A brincadeira de criança era só o começo. Mais tarde, aos 16 anos, decidiu que queria realmente praticar algum tipo de luta e foi pesquisar vídeos na internet, até ver o de um lutador de muay thai famoso, o holandês Ramon Dekkers. "Decidi fazer o que aquele cara fazia.”

No começo, tudo era um hobby na academia Gibi Thai, em São Paulo. Mas um convite para treinar na equipe de competição mudou sua jornada. Ela estudou Educação Física, chegou a trabalhar com recreação infantil, mas seu destino era outro. Ver os amigos competir a fez querer experimentar a adrenalina de subir no ringue. A primeira luta foi aos 17 anos, mas no kickboxing. 

“Fiquei tão nervosa que lutei com febre alta. Nunca na minha vida tinha sentido uma adrenalina tão forte. Fui vice-campeã e após descer do ringue, tive a certeza que era aquilo que eu queria fazer”, relembra a paulistana, bicampeã paulista, tri brasileira, bi pan-americana e campeã sul-americana. Hoje seu cartel tem 37 vitórias, 12 derrotas e um empate.

Jiraya - Reprodução - Reprodução
O personagem Jiraya marcou época na TV brasileira. Febre da criançada nas décadas de 1980 e 1990, ao lado de Jaspion, Changeman e outros, influenciou até gente como Juliana, que acabou virando lutadora de verdade
Imagem: Reprodução

O Brasil acabou ficando pequeno para Juliana. Por aqui, mulheres têm dificuldade em achar seu espaço, lutam pouco e não conseguem decolar. Assim, jogou tudo para o alto para seguir o maior sonho de qualquer lutador de muay thai: mudar-se para a Tailândia. Lá ela sabia que poderia se manter só treinando e lutando. Sua família ajudou com os gastos com as passagens aéreas: a de volta tinha data, um ano depois da ida. Mas nunca foi usada.

“As oportunidades foram ficando cada vez melhores, e percebi que se voltasse para o Brasil muito cedo eu não conseguiria me manter como atleta como é aqui, onde eu consigo pagar meu aluguel, alimentação e despesas sendo atleta em período integral. Tive oportunidade de lutar um dos maiores eventos daqui, o Max Muay Thai, fiz algumas lutas na TV aberta e no momento estou participando de um reality show sobre muay thai na TV, como técnica”, detalha ela, que tem a companhia do namorado, brasileiro e também lutador, no país.

O reality show será transmitido em uma TV fechada e leva o nome do local de treinos de Juliana, o Muay Thai Plaza.

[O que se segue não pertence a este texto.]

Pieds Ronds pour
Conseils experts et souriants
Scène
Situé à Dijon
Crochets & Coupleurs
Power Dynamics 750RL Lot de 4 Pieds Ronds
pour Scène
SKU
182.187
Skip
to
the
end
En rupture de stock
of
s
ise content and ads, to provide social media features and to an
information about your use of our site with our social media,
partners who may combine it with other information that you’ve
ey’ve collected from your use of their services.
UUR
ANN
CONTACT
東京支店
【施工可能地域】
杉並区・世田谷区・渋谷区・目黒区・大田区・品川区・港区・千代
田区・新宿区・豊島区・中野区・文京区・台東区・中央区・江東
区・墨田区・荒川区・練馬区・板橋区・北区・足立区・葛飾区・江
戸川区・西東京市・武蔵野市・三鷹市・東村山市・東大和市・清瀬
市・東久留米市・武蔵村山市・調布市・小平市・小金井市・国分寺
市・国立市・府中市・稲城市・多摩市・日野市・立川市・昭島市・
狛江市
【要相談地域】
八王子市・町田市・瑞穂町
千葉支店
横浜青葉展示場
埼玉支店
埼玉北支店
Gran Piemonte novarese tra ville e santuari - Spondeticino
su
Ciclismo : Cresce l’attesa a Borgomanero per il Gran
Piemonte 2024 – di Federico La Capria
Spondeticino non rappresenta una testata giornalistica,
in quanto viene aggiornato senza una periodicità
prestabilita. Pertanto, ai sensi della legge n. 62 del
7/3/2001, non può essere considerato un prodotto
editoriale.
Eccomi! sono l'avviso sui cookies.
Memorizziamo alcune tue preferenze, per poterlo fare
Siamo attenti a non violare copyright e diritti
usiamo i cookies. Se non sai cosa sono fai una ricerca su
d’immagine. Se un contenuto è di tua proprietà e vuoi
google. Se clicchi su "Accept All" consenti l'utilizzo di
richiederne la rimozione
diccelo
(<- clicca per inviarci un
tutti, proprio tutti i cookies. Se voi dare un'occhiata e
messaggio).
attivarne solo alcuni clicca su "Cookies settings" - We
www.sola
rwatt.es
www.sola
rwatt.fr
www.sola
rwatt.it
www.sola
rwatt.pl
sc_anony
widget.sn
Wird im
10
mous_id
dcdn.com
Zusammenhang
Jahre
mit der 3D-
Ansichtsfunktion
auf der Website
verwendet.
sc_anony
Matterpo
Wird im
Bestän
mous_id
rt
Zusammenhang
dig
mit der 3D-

São quatro tailandesas, cada uma liderada por uma treinadora, que disputam um prêmio em dinheiro. Ao mesmo tempo em que forja sua pupila, a paulistana treina para desafios dentro e fora da Tailândia. Em maio, são duas lutas em 15 dias. “Meu sonho nesse esporte eu já realizei, que era conseguir viver 100% disso. Objetivos eu ainda tenho muitos.”

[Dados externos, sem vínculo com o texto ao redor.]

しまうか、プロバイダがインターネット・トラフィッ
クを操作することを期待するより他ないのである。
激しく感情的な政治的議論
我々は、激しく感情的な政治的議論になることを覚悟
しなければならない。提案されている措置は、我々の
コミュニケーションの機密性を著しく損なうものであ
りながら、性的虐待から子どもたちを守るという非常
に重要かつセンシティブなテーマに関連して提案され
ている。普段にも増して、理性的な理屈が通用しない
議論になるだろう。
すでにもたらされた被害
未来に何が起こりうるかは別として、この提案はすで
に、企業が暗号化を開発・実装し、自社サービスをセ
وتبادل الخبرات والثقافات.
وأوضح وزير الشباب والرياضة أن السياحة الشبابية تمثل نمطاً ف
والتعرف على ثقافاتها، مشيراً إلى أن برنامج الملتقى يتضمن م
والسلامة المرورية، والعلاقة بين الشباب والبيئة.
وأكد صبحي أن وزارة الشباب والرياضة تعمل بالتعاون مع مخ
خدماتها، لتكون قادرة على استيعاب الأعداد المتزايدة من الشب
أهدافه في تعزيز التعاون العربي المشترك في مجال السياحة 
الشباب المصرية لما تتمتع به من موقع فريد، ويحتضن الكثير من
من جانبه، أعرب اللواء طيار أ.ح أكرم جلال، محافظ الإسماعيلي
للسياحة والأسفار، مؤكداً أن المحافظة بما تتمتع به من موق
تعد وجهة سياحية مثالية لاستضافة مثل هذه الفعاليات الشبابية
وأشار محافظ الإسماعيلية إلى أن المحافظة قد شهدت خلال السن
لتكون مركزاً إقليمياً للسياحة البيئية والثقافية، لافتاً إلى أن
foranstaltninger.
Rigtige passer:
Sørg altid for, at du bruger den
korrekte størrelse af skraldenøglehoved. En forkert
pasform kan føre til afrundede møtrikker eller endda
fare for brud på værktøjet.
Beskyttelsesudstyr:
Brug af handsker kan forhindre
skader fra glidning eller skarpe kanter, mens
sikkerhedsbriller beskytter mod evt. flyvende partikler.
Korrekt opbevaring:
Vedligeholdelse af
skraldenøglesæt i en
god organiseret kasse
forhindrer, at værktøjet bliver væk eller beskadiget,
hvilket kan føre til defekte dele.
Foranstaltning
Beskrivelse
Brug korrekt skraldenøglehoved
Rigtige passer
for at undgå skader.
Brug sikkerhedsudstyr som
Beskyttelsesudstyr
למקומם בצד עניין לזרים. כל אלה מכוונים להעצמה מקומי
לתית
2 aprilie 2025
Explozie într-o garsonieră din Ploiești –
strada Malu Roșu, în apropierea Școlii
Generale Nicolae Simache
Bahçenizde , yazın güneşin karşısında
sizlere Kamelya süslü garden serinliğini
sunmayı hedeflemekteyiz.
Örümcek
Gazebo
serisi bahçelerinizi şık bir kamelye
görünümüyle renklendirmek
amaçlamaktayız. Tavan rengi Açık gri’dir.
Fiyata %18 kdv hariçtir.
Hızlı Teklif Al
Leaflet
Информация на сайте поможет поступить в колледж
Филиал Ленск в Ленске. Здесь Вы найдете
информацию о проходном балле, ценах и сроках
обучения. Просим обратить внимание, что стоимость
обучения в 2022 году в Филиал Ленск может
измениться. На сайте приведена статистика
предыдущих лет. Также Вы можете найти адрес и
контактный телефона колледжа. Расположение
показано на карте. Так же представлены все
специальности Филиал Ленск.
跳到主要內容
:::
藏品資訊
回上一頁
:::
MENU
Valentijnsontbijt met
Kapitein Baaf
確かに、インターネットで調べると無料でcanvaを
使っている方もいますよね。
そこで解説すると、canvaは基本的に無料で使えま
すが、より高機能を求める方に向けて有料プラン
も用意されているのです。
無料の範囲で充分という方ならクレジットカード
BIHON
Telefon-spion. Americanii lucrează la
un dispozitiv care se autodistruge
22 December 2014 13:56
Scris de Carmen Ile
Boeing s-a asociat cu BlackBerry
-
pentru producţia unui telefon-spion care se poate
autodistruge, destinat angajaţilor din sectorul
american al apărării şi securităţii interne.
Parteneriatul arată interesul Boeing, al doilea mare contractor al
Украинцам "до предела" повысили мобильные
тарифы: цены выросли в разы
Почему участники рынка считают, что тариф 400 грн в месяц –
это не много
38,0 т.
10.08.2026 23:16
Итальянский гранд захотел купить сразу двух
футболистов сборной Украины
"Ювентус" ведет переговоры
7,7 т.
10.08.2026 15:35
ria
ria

Juliana Rosa e os tigres - Arquivo Pessoal - Arquivo Pessoal
Uma das principais atrações turísticas na Tailândia é visitar tigres. Juliana gostou tanto que foi duas vezes. É possível entrar na jaula, alimentar filhotes e tirar fotos com os bichos já adultos.
Imagem: Arquivo Pessoal

A vida na Tailândia

A começar pela chegada, com as dez horas de diferença no fuso horário, mudar do Brasil para a Tailândia é um desafio pesado, ainda mais para quem vai a trabalho, e não a passeio. Mas o maior choque é cultural. Dos cumprimentos à alimentação, Juliana experimentou aos poucos os costumes e hoje já é praticamente uma local.

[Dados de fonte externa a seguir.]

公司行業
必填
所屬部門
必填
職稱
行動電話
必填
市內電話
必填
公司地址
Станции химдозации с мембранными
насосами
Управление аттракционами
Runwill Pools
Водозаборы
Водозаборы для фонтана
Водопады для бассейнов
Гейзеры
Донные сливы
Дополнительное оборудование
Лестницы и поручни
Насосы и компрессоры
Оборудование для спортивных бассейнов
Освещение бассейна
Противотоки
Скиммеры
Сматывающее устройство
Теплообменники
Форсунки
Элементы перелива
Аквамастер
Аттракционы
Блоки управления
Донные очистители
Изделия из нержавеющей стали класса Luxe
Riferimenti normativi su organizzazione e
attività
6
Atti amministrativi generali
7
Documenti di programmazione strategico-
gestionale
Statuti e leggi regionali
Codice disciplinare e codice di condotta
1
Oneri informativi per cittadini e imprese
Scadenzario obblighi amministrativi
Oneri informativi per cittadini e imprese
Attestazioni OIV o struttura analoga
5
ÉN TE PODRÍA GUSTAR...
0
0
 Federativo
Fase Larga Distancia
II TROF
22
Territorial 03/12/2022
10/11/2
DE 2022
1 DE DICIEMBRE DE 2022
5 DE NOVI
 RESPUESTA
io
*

“As mulheres ainda são bastante submissas na Tailândia, principalmente no interior, mas raramente isso se aplica a estrangeiras. O que já aconteceu comigo é de em algumas academias não poder treinar em cima do ringue e de alguns treinadores treinarem as mulheres sempre por último. Mas na minha academia não é assim. Hoje o cenário feminino vem crescendo, mas ainda somos proibidas de lutar nos grandes estádios e nem sequer podemos encostar no ringue”, conta ela.

Juliana Rosa - Arquivo Pessoal - Arquivo Pessoal
Juliana posa com uma barata frita, um dos quitutes exóticos comuns em feiras tailandesas. Ela até provou, mas reprovou o inseto como petisco
Imagem: Arquivo Pessoal

Pequenos detalhes acabaram marcando Juliana. Ver pequenas motos levando quatro passageiros. Perceber que na hora dos cumprimentos, os mais velhos são saudados e depois retribuem aos mais novos. A adoração e respeito que o povo tem pelo rei da Tailândia. O ato de tirar os sapatos antes de entrar na casa de alguém. E, claro, a alimentação recheada de pimenta e com direito a bichos exóticos no espeto.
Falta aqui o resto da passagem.